MEMORANDUM OF DECISION AND ORDER

SEAN H. LANE, UNITED STATES BANKRUPTCY JUDGE

Before the Court is Lorraine Santoli's (the "Debtor") request under 11 U.S.C. § 506(d) to void the lien of Bank of New York Melon ("BNYM") on the Debtor's real property. This request is the sole issue left undecided following the Court's June 2, 2021 bench ruling granting the Debtor's motion objecting to BNYM's Proof of Claim No. 2-1. See Hr'g Tr., June 2, 2021 [ECF No. 101]; Debtor's Motion Objecting to Claim 2-1 (the "Expungement Motion") [ECF No. 34]; NewRez LLC d/b/a Shellpoint Mortgage Servicing ("Shellpoint") in its capacity as servicer for Bank of New York Mellon Supplemental Papers Objecting to Debtor's Request to Void the Lien ("Shellpoint's Supplemental Response") [ECF No. 95]; Debtor's Supplemental Statement in Support of Debtor's Motion Objecting to POC-2 ("Debtor's Supplemental Statement") [ECF No. 96]. Also before the Court is Shellpoint's related Motion for Relief from the Automatic Stay ("Shellpoint's Stay Relief Motion") [ECF No. 46-1]. For the reasons set forth below, the Debtor's request to void the lien is denied and Shellpoint's Stay Relief Motion is denied.

BACKGROUND

The Debtor filed for Chapter 13 relief in early November 2016. ECF No. 1. In late November 2016, Shellpoint filed its Proof of Claim No. 2-1 (as subsequently amended, the "Proof of Claim"). See Expungement Motion, Ex. A (Proof of Claim No. 2-1) [ECF No. 34-1]. In April of 2019, the Debtor filed the Expungement Motion seeking to expunge Proof of Claim No. 2-1. See Expungement Motion.

The Debtor did not initially serve Shellpoint at the address listed on its Proof of Claim, and Shellpoint did not respond to the Debtor's Expungement Motion or appear at a hearing held on the motion in late July 2019. See Notice of Adjournment of Hearing [ECF No. 37]; see also Certificate of Service [ECF No. 34-4]. The matter was adjourned to late August 2019. Id.

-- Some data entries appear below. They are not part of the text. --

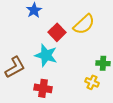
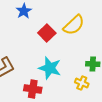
cyan star: (46, 55) -> (50, 68), moved

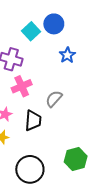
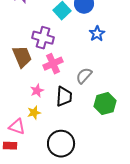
green hexagon: (76, 159) -> (105, 104), moved

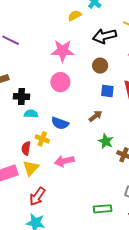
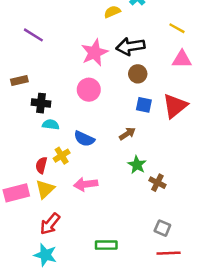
black arrow: (105, 36) -> (130, 46), moved
pink star: (63, 51) -> (95, 53), turned -30
yellow cross: (42, 139) -> (62, 156), turned 32
green rectangle: (103, 209) -> (106, 245), moved

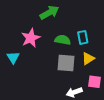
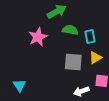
green semicircle: (63, 40) -> (70, 30), moved
cyan triangle: (13, 57) -> (19, 85), moved

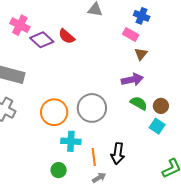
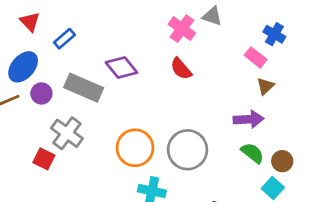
pink cross: (20, 25) -> (182, 29), moved
red semicircle: (67, 36) -> (181, 69), moved
purple diamond: (42, 40) -> (121, 67), moved

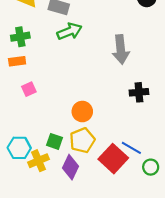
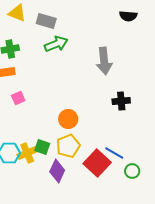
yellow cross: (38, 161) -> (27, 153), moved

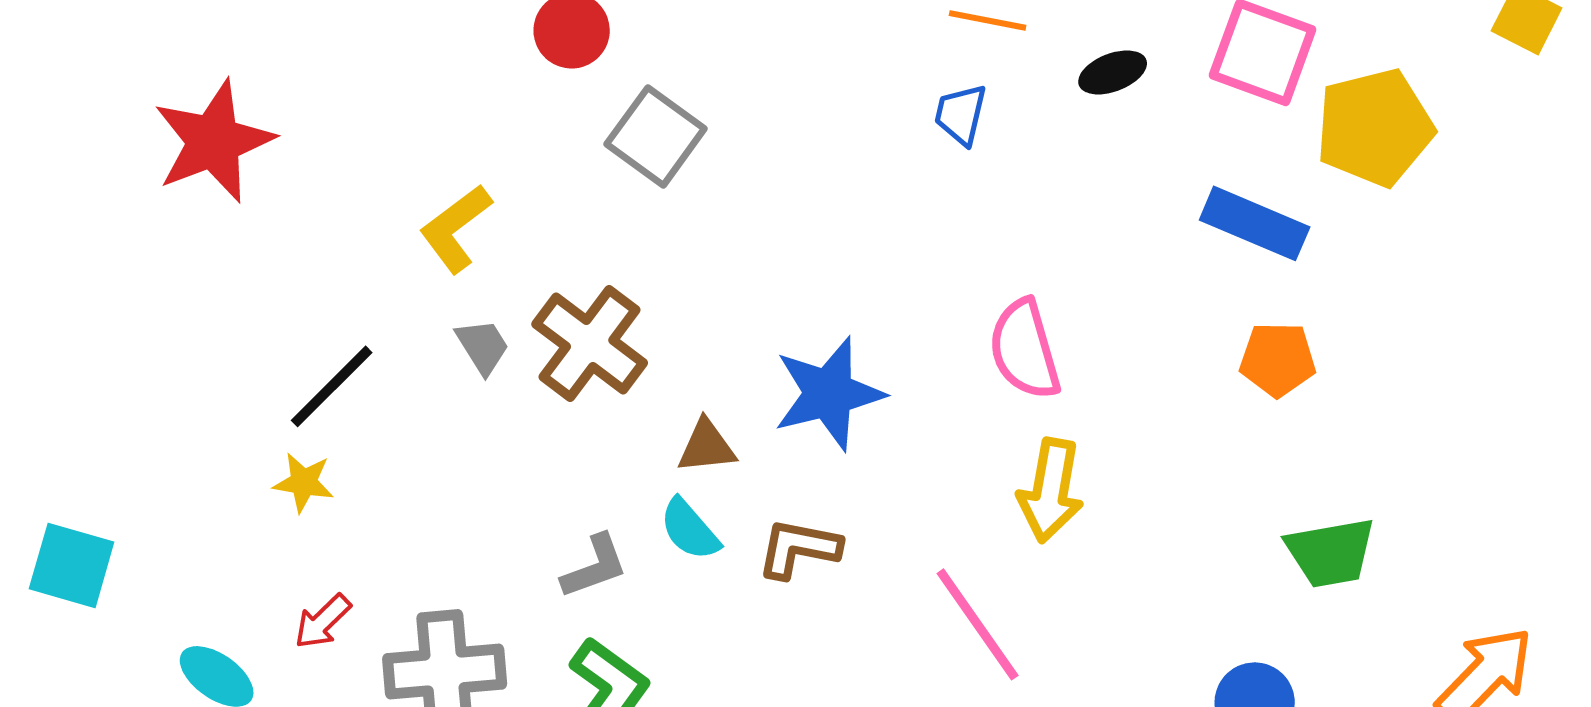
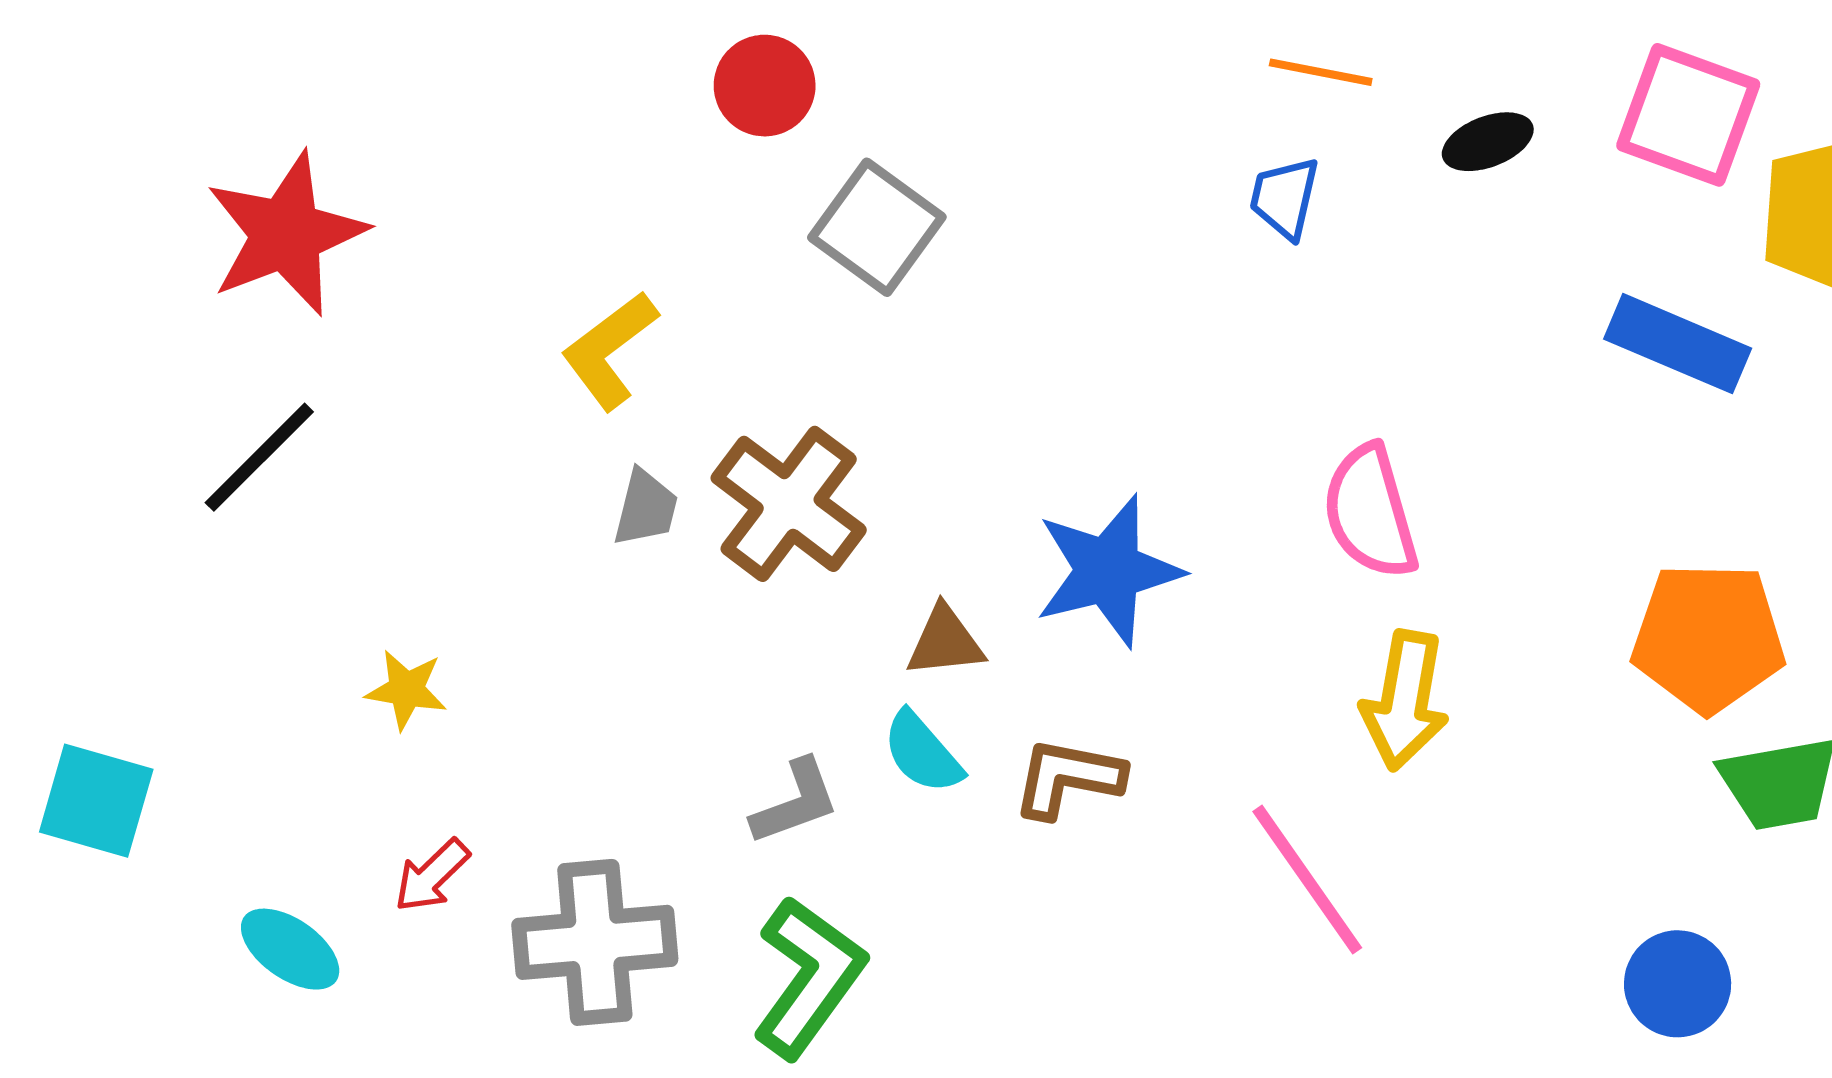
gray trapezoid: (483, 346) -> (646, 508), turned 46
orange pentagon: (1278, 359) -> (1708, 638), moved, size x1.5
black line: (332, 386) -> (259, 457), moved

The Debtor then correctly served Shellpoint, but Shellpoint still failed to appear at hearings on the Expungement Motion in August 2019 and November 2019. See Certificate of Service [ECF No. 38]; Notice of Adjournment of Hearing [ECF No. 40]. Given Shellpoint's failure to appear, the Court entered an Order to Show Cause in late November 2019. See Order to Show Cause Directing Bank of New York Melon to File Any Opposition to Debtor's Motion Objecting to Claim 2-1 (the "Order to Show Cause") [ECF Nos. 42, 45]. The Order to Show Cause provided, inter alia , that a hearing on the Expungement Motion was scheduled for January 15, 2020. See ECF Nos. 42, 45.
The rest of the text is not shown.